Sam Bam Thankyoumaam
Desmond Doo Doo
The second show, The Dood Network, took place at The Footlight Bar in Queens and was an equally light and comedic show. A take on The Food Network with two of its most infamous chefs as hosts, Gay Fageri and Emril LaGassy. They took us on a fantastical culinary tour. It was a plentiful feast of flagellation, self-love, fresh juice, an epic French fry off, salad tossing, hot, savory, sausages, ornery chef rants, and eggs, eggs, eggs galore! All for the love of good food and friends. The performances were incredibly creative, campy, and wildly entertaining. I shot this show on classic 35mm Kodak Portra film. The results were warm tones and soft lines which I feel fit with the performances and the space.
At the end of each show the stage opened up for new artists, even some first-time performers to the stage, to strut their stuff. These artists were incredibly talented, passionate, and brave. One of my favorite things about this collective is the care and support they show the community.

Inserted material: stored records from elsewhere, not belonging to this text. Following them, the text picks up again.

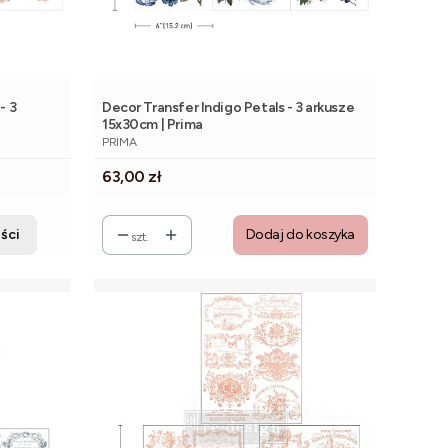
- 3
Decor Transfer Indigo Petals - 3 arkusze
15x30cm | Prima
PRODUCENT
PRIMA
Cena
63,00 zł
ści
Dodaj do koszyka
szt.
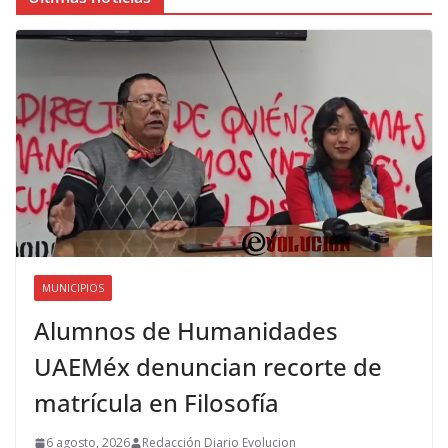
MUNICIPIOS
Alumnos de Humanidades
UAEMéx denuncian recorte de
matrícula en Filosofía
6 agosto, 2026
Redacción Diario Evolucion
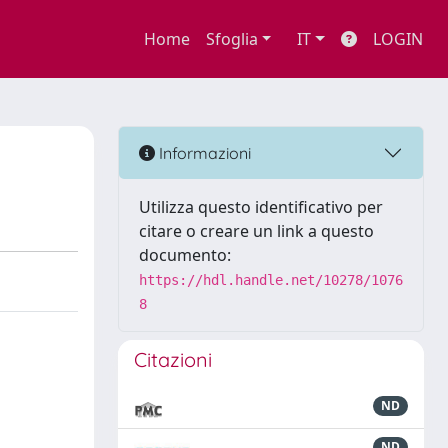
Home
Sfoglia
IT
LOGIN
Informazioni
Utilizza questo identificativo per
citare o creare un link a questo
documento:
https://hdl.handle.net/10278/1076
8
Citazioni
ND
ND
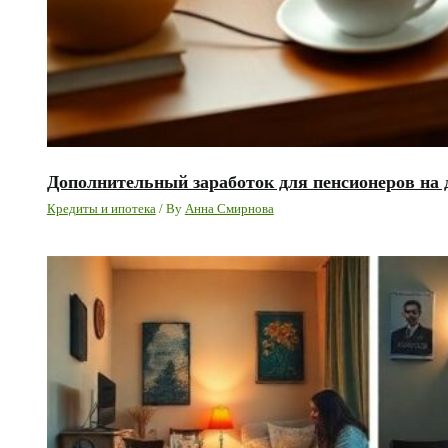
Дополнительный заработок для пенсионеров на 
Кредиты и ипотека
/ By
Анна Смирнова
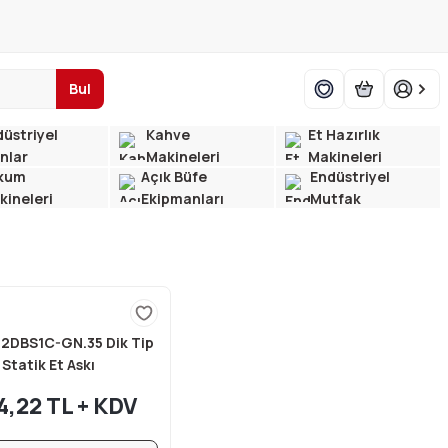
Bul
üstriyel
Kahve
Et Hazırlık
ınlar
Makineleri
Makineleri
kum
Açık Büfe
Endüstriyel
kineleri
Ekipmanları
Mutfak
2DBS1C-GN.35 Dik Tip
 Statik Et Askı
 602 lt 69x82x210 cm
4,22 TL + KDV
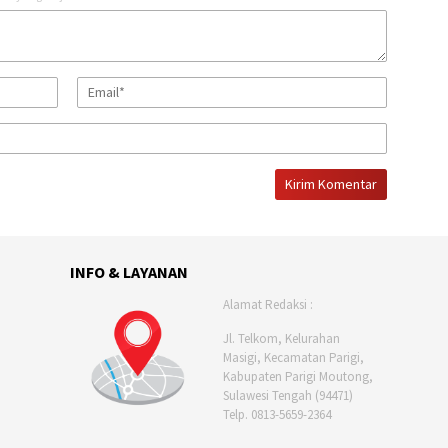
INFO & LAYANAN
Alamat Redaksi :
Jl. Telkom, Kelurahan
Masigi, Kecamatan Parigi,
Kabupaten Parigi Moutong,
Sulawesi Tengah (94471)
Telp. 0813-5659-2364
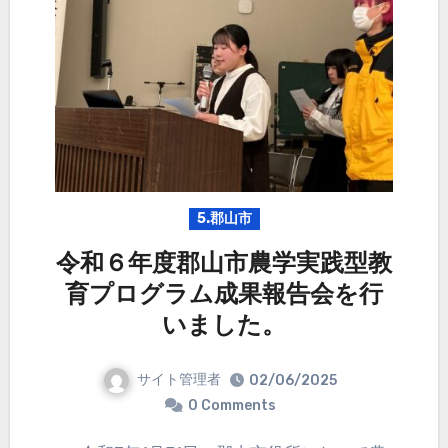
5.郡山市
令和６年度郡山市農学実践型教
育プログラム成果報告会を行
いました。
サイト管理者
02/06/2025
0 Comments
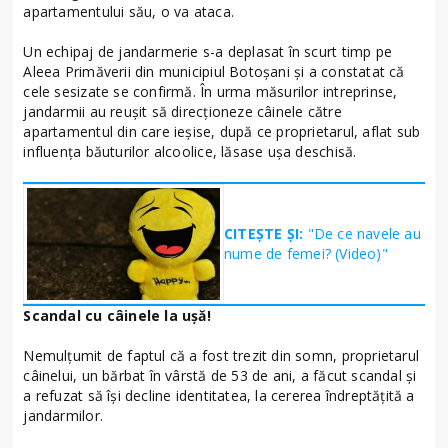
apartamentului său, o va ataca.
Un echipaj de jandarmerie s-a deplasat în scurt timp pe
Aleea Primăverii din municipiul Botoșani și a constatat că
cele sesizate se confirmă. În urma măsurilor intreprinse,
jandarmii au reușit să direcționeze câinele către
apartamentul din care ieșise, după ce proprietarul, aflat sub
influența băuturilor alcoolice, lăsase ușa deschisă.
CITEȘTE ȘI:
"De ce navele au
nume de femei? (Video)"
Scandal cu câinele la ușă!
Nemulțumit de faptul că a fost trezit din somn, proprietarul
câinelui, un bărbat în vârstă de 53 de ani, a făcut scandal și
a refuzat să își decline identitatea, la cererea îndreptățită a
jandarmilor.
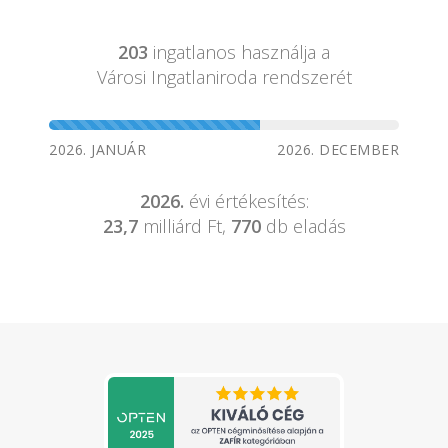
203
ingatlanos használja a
Városi Ingatlaniroda rendszerét
2026. JANUÁR
2026. DECEMBER
2026.
évi értékesítés:
23,7
milliárd Ft,
770
db eladás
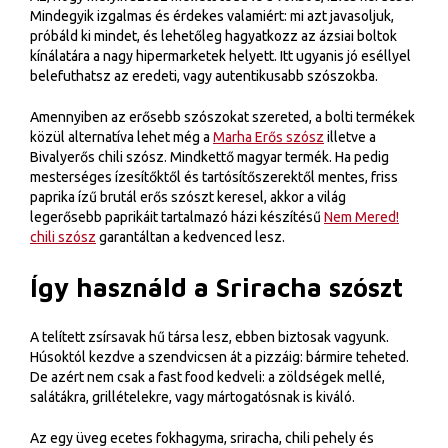
Mindegyik izgalmas és érdekes valamiért: mi azt javasoljuk,
próbáld ki mindet, és lehetőleg hagyatkozz az ázsiai boltok
kínálatára a nagy hipermarketek helyett. Itt ugyanis jó eséllyel
belefuthatsz az eredeti, vagy autentikusabb szószokba.
Amennyiben az erősebb szószokat szereted, a bolti termékek
közül alternatíva lehet még a
Marha Erős szósz
illetve a
Bivalyerős chili szósz. Mindkettő magyar termék. Ha pedig
mesterséges ízesítőktől és tartósítőszerektől mentes, friss
paprika ízű brutál erős szószt keresel, akkor a világ
legerősebb paprikáit tartalmazó házi készítésű
Nem Mered!
chili szósz
garantáltan a kedvenced lesz.
Így használd a Sriracha szószt
A telített zsírsavak hű társa lesz, ebben biztosak vagyunk.
Húsoktól kezdve a szendvicsen át a pizzáig: bármire teheted.
De azért nem csak a fast food kedveli: a zöldségek mellé,
salátákra, grillételekre, vagy mártogatósnak is kiváló.
Az egy üveg ecetes fokhagyma, sriracha, chili pehely és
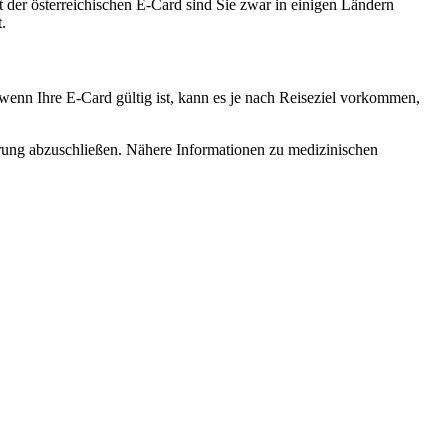
 der österreichischen E-Card sind Sie zwar in einigen Ländern
.
 wenn Ihre E-Card gültig ist, kann es je nach Reiseziel vorkommen,
erung abzuschließen. Nähere Informationen zu medizinischen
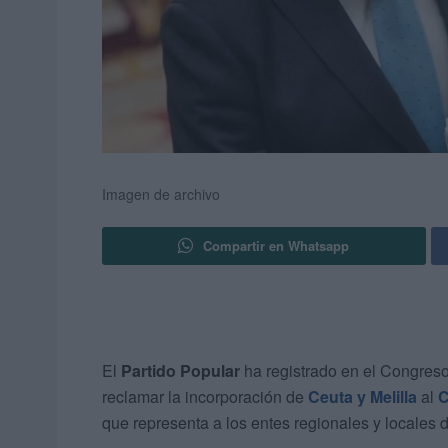
Imagen de archivo
Compartir en Whatsapp
El
Partido Popular
ha registrado en el Congreso
reclamar la incorporación de
Ceuta y Melilla
al
C
que representa a los entes regionales y locales 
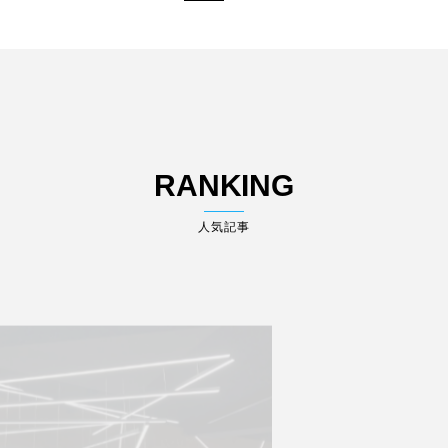
RANKING
人気記事
3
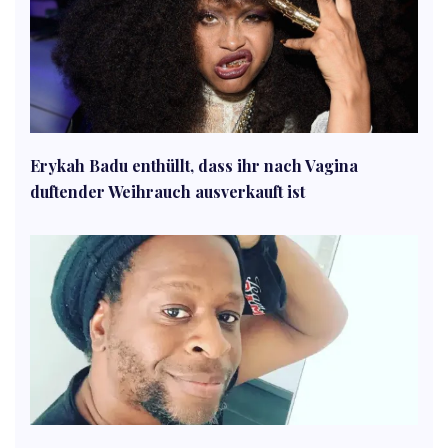
Erykah Badu enthüllt, dass ihr nach Vagina
duftender Weihrauch ausverkauft ist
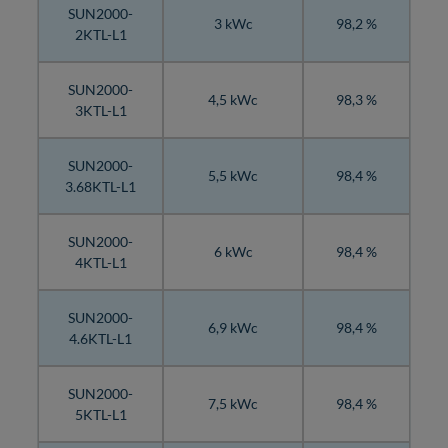
SUN2000-
3 kWc
98,2 %
2KTL-L1
SUN2000-
4,5 kWc
98,3 %
3KTL-L1
SUN2000-
5,5 kWc
98,4 %
3.68KTL-L1
SUN2000-
6 kWc
98,4 %
4KTL-L1
SUN2000-
6,9 kWc
98,4 %
4.6KTL-L1
SUN2000-
7,5 kWc
98,4 %
5KTL-L1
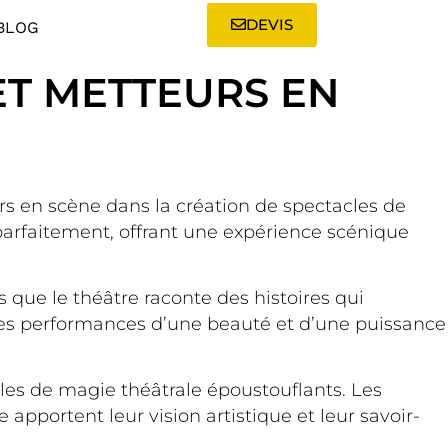
DEVIS
BLOG
ET METTEURS EN
urs en scène dans la création de spectacles de
parfaitement, offrant une expérience scénique
 que le théâtre raconte des histoires qui
à des performances d’une beauté et d’une puissance
cles de magie théâtrale époustouflants. Les
 apportent leur vision artistique et leur savoir-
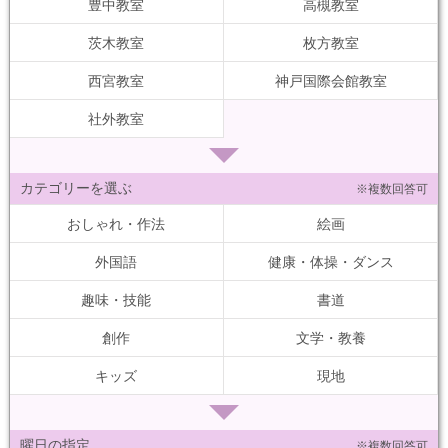
豊中教室
高槻教室
茨木教室
枚方教室
西宮教室
神戸国際会館教室
社外教室
カテゴリーを選ぶ
※複数回答可
おしゃれ・作法
絵画
外国語
健康・体操・ダンス
趣味・技能
書道
創作
文学・教養
キッズ
現地
曜日の指定
※複数回答可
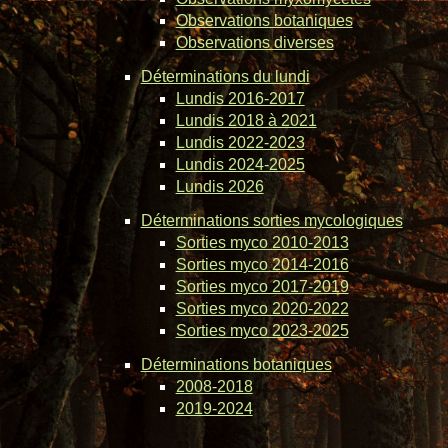
Observations botaniques
Observations diverses
Déterminations du lundi
Lundis 2016-2017
Lundis 2018 à 2021
Lundis 2022-2023
Lundis 2024-2025
Lundis 2026
Déterminations sorties mycologiques
Sorties myco 2010-2013
Sorties myco 2014-2016
Sorties myco 2017-2019
Sorties myco 2020-2022
Sorties myco 2023-2025
Déterminations botaniques
2008-2018
2019-2024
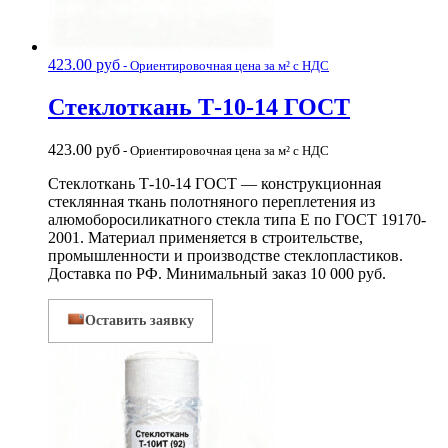
423.00
руб
- Ориентировочная цена за м² с НДС
Стеклоткань Т-10-14 ГОСТ
423.00
руб
- Ориентировочная цена за м² с НДС
Стеклоткань Т-10-14 ГОСТ — конструкционная
стеклянная ткань полотняного переплетения из
алюмоборосиликатного стекла типа Е по ГОСТ 19170-
2001. Материал применяется в строительстве,
промышленности и производстве стеклопластиков.
Доставка по РФ. Минимальный заказ 10 000 руб.
Оставить заявку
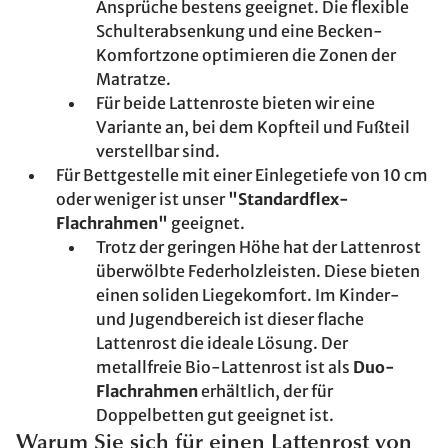
Ansprüche bestens geeignet. Die flexible
Schulterabsenkung und eine Becken-
Komfortzone optimieren die Zonen der
Matratze.
Für beide Lattenroste bieten wir eine
Variante an, bei dem Kopfteil und Fußteil
verstellbar sind.
Für Bettgestelle mit einer Einlegetiefe von 10 cm
oder weniger ist unser
"Standardflex-
Flachrahmen"
geeignet.
Trotz der geringen Höhe hat der Lattenrost
überwölbte Federholzleisten. Diese bieten
einen soliden Liegekomfort. Im Kinder-
und Jugendbereich ist dieser flache
Lattenrost die ideale Lösung. Der
metallfreie Bio-Lattenrost ist als
Duo-
Flachrahmen
erhältlich, der für
Doppelbetten gut geeignet ist.
Warum Sie sich für einen Lattenrost von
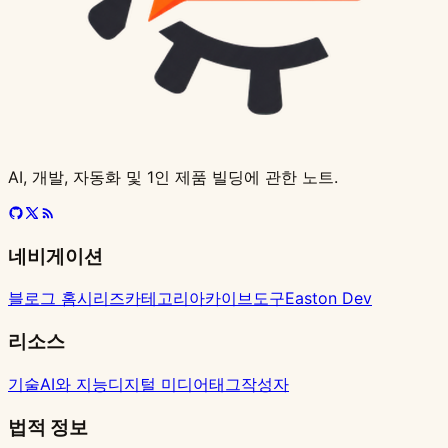
전
트
와
증
뜨
유
를
하
Fix,
워
첩,
하
프
드
드
을
발
앱
사
이
량
트
를
prompt-
워
리
출
재
는
FaceDetailer,
크
캐
기
로
를
Agent
병
습
완
용
기
가
쓰
cache-
크
는
방
사
방
Inpainting
플
릭
젝
함
에
렬
관
전
가
페
고
skills
플
이
지
용
법
로
터
트
부
맡
로
을
입
능
이
모
진
로
유
가
실
일
워
로
기
진
이
문
한
지
두
단
와
능
행
관
크
고
고
행
해
가
Skill
를
그
법
검
한
성
플
치
결
해
하
이
로
AI, 개발, 자동화 및 1인 제품 빌딩에 관한 노트.
보
린
수
역
로
지
과
도
게
드
만
고
까
절
량
로
않
검
리
만
들
앱
지
차
으
선
게
토
포
들
기
네비게이션
을
고
로
택
하
하
지
기
조
치
만
하
는
기
토
블로그 홈
시리즈
카테고리
아카이브
도구
Easton Dev
작
게
들
기
법
리
하
하
기
를
리소스
고
기
오
기술
AI와 지능
디지털 미디어
태그
작성자
프
염
런
시
법적 정보
트
키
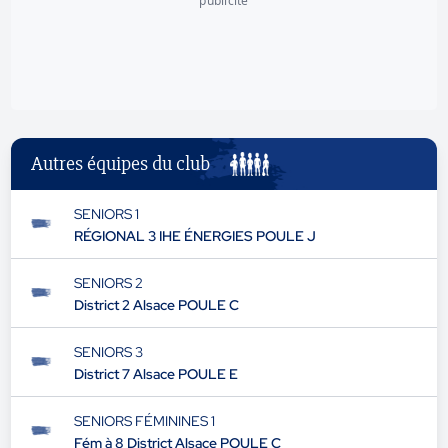
publicité
Autres équipes du club
SENIORS 1
RÉGIONAL 3 IHE ÉNERGIES POULE J
SENIORS 2
District 2 Alsace POULE C
SENIORS 3
District 7 Alsace POULE E
SENIORS FÉMININES 1
Fém à 8 District Alsace POULE C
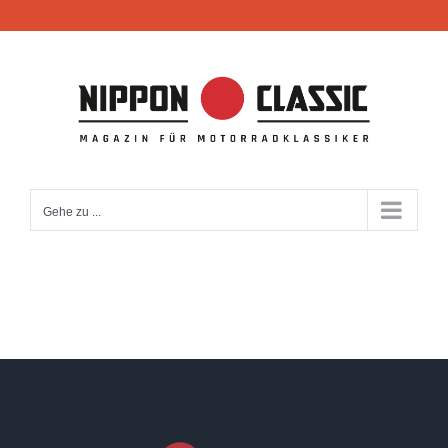
Zum
Inhalt
springen
Gehe zu ...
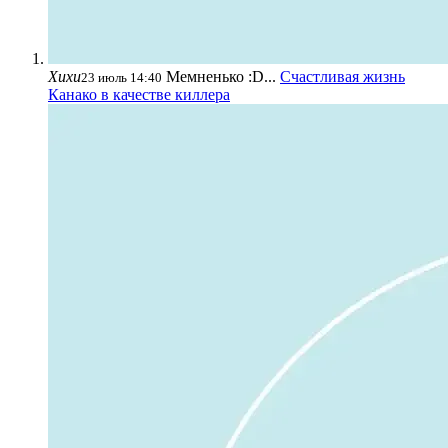
Хихи
Мемненько :D...
Счастливая жизнь
23 июль 14:40
Канако в качестве киллера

”We wanted to provide a platform to drag kings and nonbinary performers … We’ve also loved that more and more kings have been coming out of the woodwork. Each open set we have, we get a bunch of new performers that always blow our minds.”
It is that sense of paying it forward and lifting each other up that makes The Cake Boys so wonderful, making a space where new drag performers feel supported and encouraged. The energy at a Cake Boys show is nothing short of the best, warm, supportive, hilarious hug.
When I asked them how it felt to be part of such an amazing creative community, they said,
”Being part of this community now and seeing all the folks who come out to our shows is incredible. Each show I’m surprised by the excitement in the audience and the compliments we receive after the shows.”
A Cake Boys show is an experience. I always leave feeling lighter, more positive, and hopeful for the quirky, the creative, and the sensitive, the brazen, and the shy.
For me the most amazing part of being a photographer is the ability to shoot subjects I am attracted to. I feel a strong pull towards performers due to their creativity, bravery, vulnerability, and how that translates to photographs. I am forever in awe of people that can be so fearless in their expression. I truly love the fluidity of gender, and character roles and the freedom with which individuals express their identities. I would say that I feel a connection to drag kings because, while I am not brave enough to be a performer, in my everyday life I feel a strength and confidence dressing in a more traditionally masculine style.
As simple as always preferring pants to skirts and dresses, sneakers to heels, and continuously searching for the perfect suit.
As Murray Hill would say,
“For me it’s all about the suit, professionally and personally. A suit has always been armor, a shield, and a superhero cape.” And who doesn’t want to feel like being comfortable in their own skin makes them a superhero?
And who doesn’t want to feel like being comfortable in their own skin makes them a superhero?